Segment Open
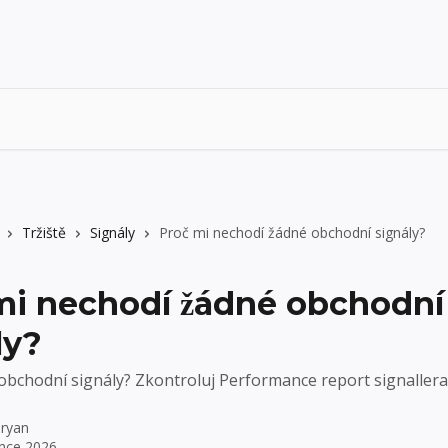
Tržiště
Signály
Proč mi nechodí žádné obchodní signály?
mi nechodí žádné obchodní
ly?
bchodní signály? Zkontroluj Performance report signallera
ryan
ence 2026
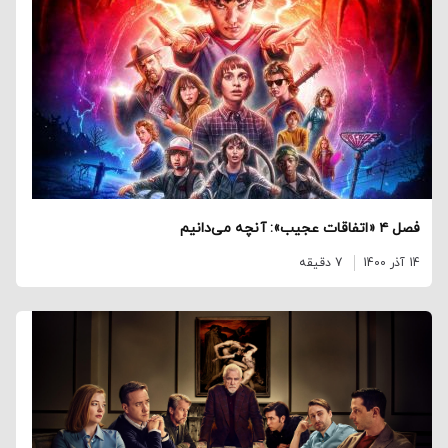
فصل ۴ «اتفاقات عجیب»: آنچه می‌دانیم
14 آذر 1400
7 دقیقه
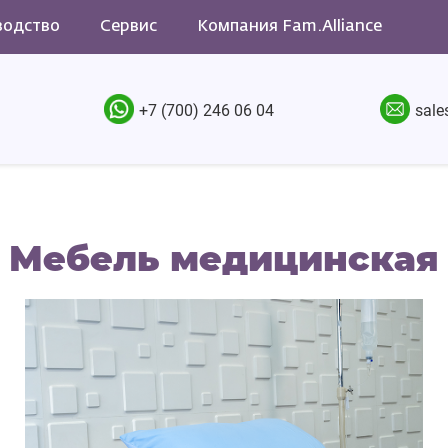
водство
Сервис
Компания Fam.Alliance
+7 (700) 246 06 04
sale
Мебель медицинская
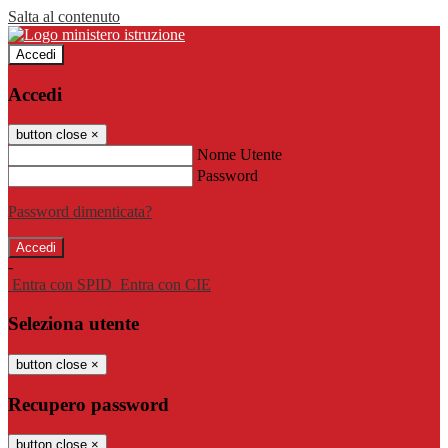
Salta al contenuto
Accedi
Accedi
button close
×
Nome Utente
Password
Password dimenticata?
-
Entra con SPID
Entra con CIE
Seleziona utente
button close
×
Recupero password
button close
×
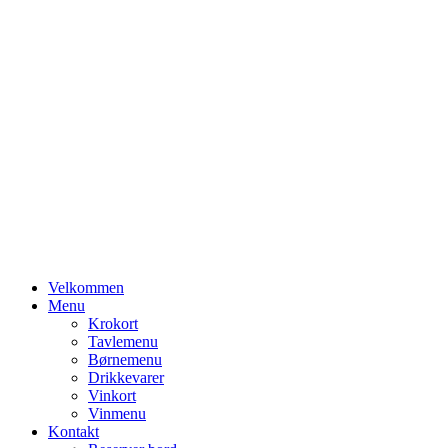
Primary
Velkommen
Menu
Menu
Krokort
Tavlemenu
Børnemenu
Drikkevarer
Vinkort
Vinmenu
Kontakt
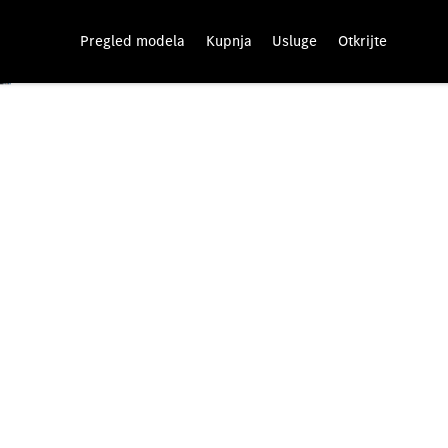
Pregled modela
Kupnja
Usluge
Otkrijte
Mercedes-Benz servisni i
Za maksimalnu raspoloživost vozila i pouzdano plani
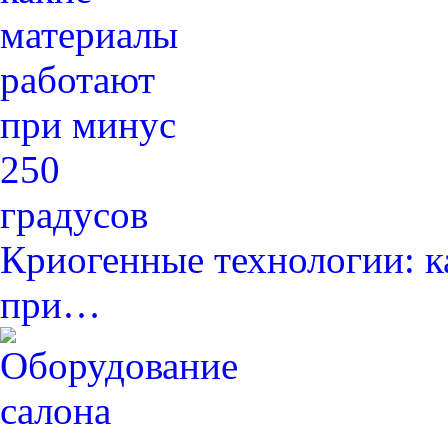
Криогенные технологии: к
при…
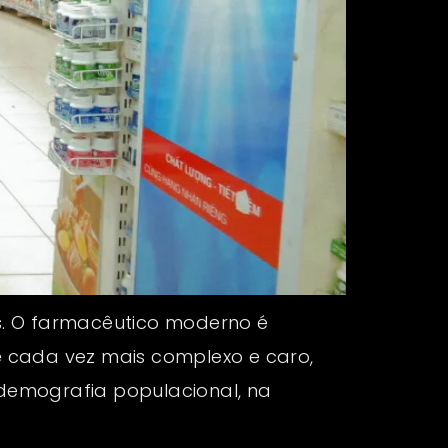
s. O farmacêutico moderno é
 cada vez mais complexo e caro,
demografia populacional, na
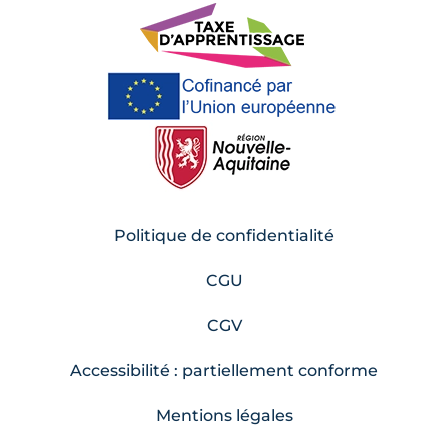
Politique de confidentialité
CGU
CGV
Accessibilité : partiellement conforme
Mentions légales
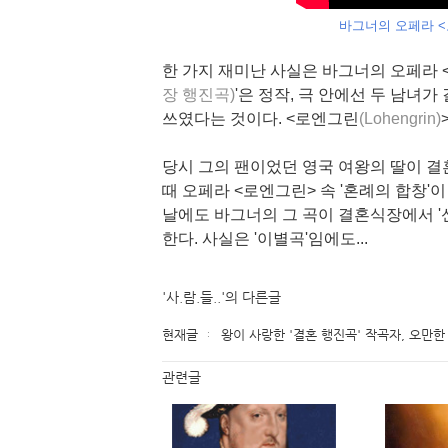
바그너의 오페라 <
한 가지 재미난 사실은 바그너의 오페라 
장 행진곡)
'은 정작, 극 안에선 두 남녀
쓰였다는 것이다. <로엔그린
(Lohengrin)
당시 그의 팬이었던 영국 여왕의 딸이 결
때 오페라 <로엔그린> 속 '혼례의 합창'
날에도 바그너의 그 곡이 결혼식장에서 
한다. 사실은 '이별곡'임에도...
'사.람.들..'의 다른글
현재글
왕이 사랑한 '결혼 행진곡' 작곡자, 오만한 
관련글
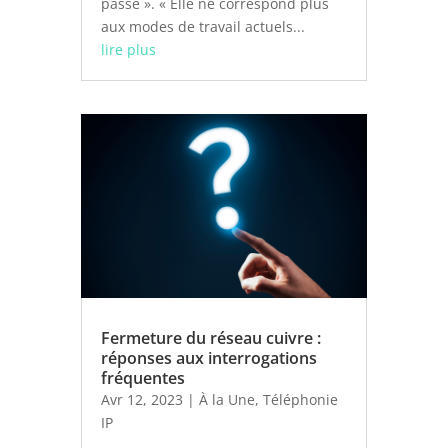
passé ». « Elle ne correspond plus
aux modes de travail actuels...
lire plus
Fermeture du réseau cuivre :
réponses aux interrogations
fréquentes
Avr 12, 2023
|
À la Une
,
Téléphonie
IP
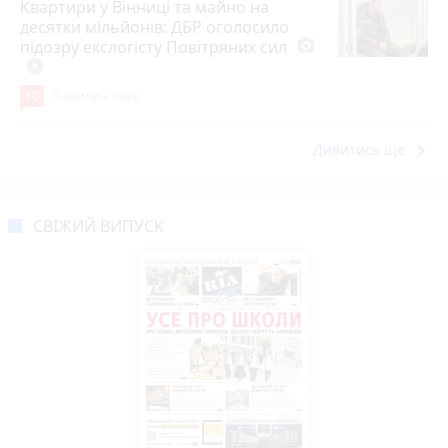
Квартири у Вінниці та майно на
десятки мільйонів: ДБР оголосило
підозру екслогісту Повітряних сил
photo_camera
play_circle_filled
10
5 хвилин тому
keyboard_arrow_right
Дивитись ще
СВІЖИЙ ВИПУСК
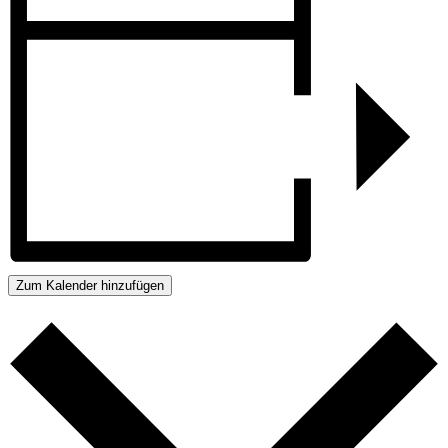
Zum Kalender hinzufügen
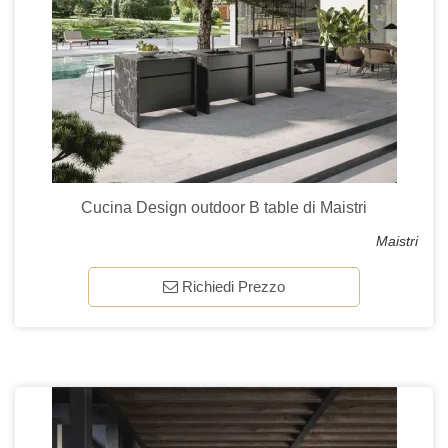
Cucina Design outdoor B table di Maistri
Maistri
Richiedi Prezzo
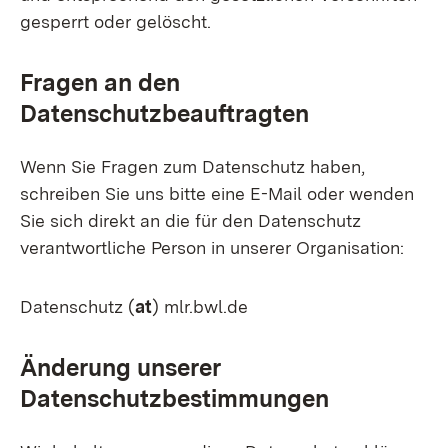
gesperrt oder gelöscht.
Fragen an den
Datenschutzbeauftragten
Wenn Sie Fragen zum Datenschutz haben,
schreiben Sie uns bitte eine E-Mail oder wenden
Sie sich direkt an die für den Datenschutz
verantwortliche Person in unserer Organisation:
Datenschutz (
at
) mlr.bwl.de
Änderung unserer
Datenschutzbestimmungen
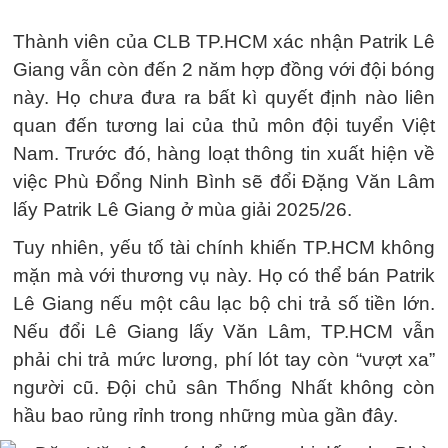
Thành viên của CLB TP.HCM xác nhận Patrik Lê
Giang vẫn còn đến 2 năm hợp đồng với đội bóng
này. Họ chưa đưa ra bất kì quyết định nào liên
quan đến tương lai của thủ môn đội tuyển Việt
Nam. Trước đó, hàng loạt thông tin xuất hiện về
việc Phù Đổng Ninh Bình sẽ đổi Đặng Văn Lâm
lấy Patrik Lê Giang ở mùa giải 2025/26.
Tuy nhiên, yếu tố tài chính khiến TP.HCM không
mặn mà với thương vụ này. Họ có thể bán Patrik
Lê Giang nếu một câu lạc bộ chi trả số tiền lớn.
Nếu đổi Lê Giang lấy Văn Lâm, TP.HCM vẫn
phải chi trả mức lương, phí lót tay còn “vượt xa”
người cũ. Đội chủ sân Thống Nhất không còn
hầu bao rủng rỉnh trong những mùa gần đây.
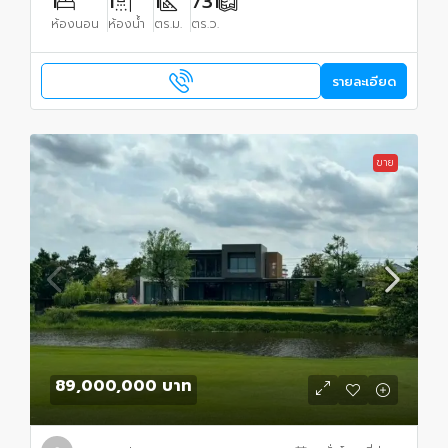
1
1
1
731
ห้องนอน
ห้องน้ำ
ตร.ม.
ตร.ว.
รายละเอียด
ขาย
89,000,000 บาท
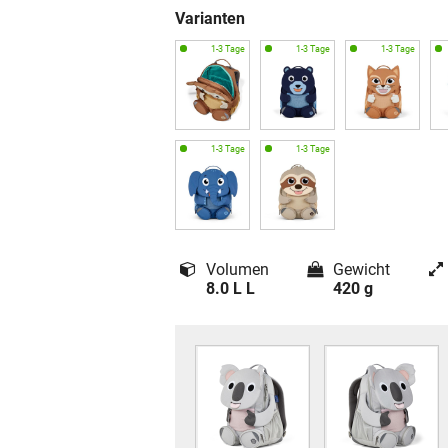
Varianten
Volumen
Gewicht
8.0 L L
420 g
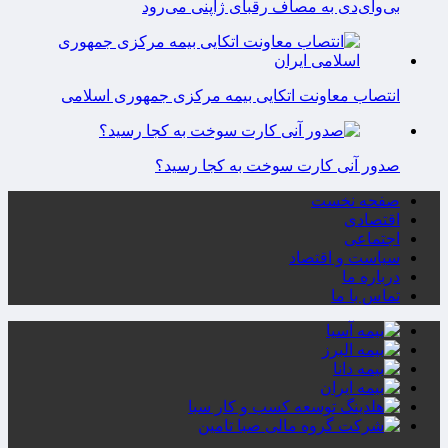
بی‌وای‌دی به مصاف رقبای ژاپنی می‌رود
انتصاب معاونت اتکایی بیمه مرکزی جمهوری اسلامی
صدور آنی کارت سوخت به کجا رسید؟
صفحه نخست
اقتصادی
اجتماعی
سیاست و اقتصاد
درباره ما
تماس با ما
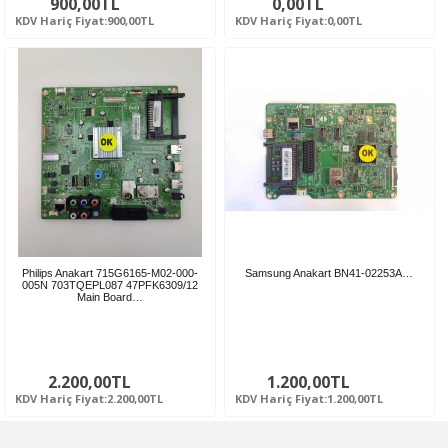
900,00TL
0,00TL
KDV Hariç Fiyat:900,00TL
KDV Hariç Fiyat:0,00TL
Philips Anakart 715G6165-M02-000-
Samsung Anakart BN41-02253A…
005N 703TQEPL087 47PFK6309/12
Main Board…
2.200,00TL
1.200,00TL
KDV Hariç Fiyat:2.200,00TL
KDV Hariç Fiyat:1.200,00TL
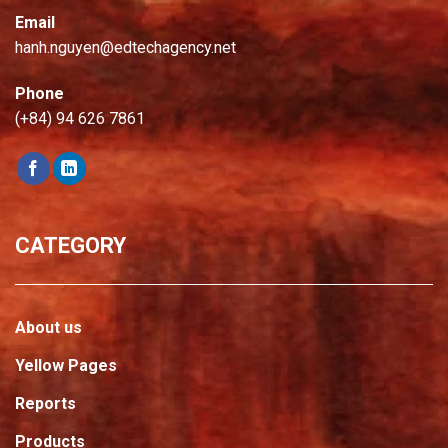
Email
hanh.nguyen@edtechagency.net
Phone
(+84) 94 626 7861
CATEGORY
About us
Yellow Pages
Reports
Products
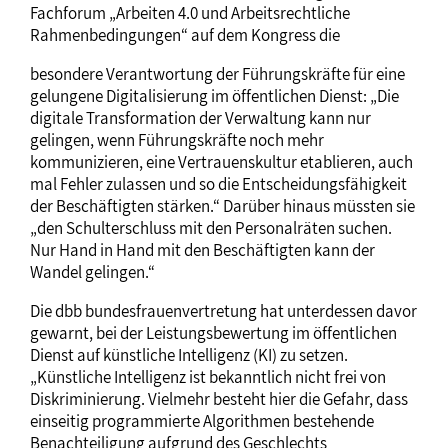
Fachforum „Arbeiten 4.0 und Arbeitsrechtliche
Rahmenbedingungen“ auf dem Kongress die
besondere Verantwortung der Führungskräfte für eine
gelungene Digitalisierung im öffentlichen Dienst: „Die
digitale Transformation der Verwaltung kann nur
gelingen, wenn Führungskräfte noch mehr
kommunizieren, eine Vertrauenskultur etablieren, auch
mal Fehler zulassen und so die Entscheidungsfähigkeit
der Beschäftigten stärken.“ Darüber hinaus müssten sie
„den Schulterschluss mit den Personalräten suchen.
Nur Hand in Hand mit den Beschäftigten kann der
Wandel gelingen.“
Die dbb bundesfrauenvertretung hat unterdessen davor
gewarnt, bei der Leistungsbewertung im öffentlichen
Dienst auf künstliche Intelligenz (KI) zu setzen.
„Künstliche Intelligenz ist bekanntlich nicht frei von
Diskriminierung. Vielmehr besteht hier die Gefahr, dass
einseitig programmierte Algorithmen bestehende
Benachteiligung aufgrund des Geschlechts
Segment Closed
* **THE PROBLEM**: Copy exactly the lines of the entries above from the one containing "hầu bao rủng rỉnh trong những mùa gần đây." through the one containing "Yellow Pages". Both end lines count; pictures do not.

* **COMPLETED EXERCISE**:
hầu bao rủng rỉnh trong những mùa gần đây.
1
1
1
731
ห้องนอน
ห้องน้ำ
ตร.ม.
ตร.ว.
รายละเอียด
ขาย
89,000,000 บาท
Varianten
Volumen
Gewicht
8.0 L L
420 g
بی‌وای‌دی به مصاف رقبای ژاپنی می‌رود
انتصاب معاونت اتکایی بیمه مرکزی جمهوری اسلامی
صدور آنی کارت سوخت به کجا رسید؟
صفحه نخست
اقتصادی
اجتماعی
سیاست و اقتصاد
درباره ما
تماس با ما
900,00TL
0,00TL
KDV Hariç Fiyat:900,00TL
KDV Hariç Fiyat:0,00TL
Philips Anakart 715G6165-M02-000-
Samsung Anakart BN41-02253A…
005N 703TQEPL087 47PFK6309/12
Main Board…
2.200,00TL
1.200,00TL
KDV Hariç Fiyat:2.200,00TL
KDV Hariç Fiyat:1.200,00TL
Email
hanh.nguyen@edtechagency.net
Phone
(+84) 94 626 7861
CATEGORY
About us
Yellow Pages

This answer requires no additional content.